Oil prices held steady in Asian trading on Tuesday following sharp gains in the previous session, as tensions between Russia and Ukraine remained elevated despite U.S.-led efforts to revive peace talks. Investors also weighed delayed U.S. inventory data.
As of 22:42 ET (03:42 GMT), February Brent crude futures inched up 0.1% to $61.98 per barrel, while West Texas Intermediate (WTI) crude futures rose 0.1% to $58.11 per barrel.
Both contracts surged more than 2% on Monday after U.S.-led attempts to advance negotiations between Russia and Ukraine appeared to stall.

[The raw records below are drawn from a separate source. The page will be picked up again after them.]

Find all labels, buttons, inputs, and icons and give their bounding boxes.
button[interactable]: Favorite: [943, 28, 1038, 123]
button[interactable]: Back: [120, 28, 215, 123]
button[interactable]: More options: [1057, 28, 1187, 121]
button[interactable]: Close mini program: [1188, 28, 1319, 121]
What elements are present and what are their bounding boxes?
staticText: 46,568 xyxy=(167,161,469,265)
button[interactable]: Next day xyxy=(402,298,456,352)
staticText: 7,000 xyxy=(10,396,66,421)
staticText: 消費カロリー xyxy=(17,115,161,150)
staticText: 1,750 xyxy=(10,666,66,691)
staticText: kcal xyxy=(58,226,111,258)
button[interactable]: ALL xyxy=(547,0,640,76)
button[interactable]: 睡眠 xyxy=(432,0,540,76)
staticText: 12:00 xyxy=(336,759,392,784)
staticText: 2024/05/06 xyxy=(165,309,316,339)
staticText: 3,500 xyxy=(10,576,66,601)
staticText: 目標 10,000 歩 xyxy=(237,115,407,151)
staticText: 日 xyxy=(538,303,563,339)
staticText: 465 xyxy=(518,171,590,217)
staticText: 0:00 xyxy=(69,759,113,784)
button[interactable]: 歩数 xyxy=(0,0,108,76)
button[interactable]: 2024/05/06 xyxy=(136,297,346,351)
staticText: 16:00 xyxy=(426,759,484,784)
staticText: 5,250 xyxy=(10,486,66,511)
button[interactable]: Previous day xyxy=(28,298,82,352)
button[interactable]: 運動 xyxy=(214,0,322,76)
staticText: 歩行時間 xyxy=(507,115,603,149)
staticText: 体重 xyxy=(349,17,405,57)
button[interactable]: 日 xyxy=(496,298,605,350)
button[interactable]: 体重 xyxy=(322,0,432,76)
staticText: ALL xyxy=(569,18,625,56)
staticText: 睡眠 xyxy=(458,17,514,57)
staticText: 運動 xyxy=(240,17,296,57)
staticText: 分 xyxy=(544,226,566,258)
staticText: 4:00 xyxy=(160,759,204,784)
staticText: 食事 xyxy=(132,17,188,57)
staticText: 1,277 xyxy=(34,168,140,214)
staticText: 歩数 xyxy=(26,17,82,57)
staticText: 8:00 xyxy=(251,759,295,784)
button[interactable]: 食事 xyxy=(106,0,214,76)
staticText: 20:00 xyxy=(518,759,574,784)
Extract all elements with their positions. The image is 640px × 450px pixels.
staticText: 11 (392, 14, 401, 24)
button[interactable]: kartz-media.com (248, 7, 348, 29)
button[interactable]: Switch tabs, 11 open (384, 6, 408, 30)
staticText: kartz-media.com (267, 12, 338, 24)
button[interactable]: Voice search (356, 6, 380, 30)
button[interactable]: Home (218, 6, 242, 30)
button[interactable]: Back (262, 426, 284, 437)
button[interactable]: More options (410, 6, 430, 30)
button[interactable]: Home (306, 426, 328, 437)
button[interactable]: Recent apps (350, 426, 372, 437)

Russia-Ukraine Tensions and Trump’s Iran Threat Take Center Stage
Russian President Vladimir Putin announced on Monday that Moscow would revise its negotiating stance following what the Kremlin described as Ukrainian drone attacks near one of his residences. Ukraine has denied targeting Putin, but the comments dampened hopes for a near-term de-escalation and raised concerns that the conflict may extend into next year.
Geopolitical tensions escalated further after U.S. President Donald Trump warned on Monday that the United States would strike Iran again if it attempted to rebuild its nuclear program.
Trump’s remarks highlighted ongoing instability in the Middle East, a region vital to global oil supplies, intensifying worries about potential disruptions or retaliatory actions involving major energy producers.
US Crude Oil Inventories Rise Unexpectedly — EIA Report

Investors digested U.S. Energy Information Administration (EIA) data for the week ending December 19, released later than usual due to the Christmas holidays. The report showed U.S. crude oil inventories increased by approximately 405,000 barrels, contrary to market expectations of a drawdown. Gasoline and distillate fuel stocks also rose, suggesting either softer demand or robust refinery output during the period.
Looking ahead, market participants are closely monitoring diplomatic developments in Eastern Europe, upcoming U.S. economic data, and OPEC+ guidance to assess demand prospects and supply policies for early 2026.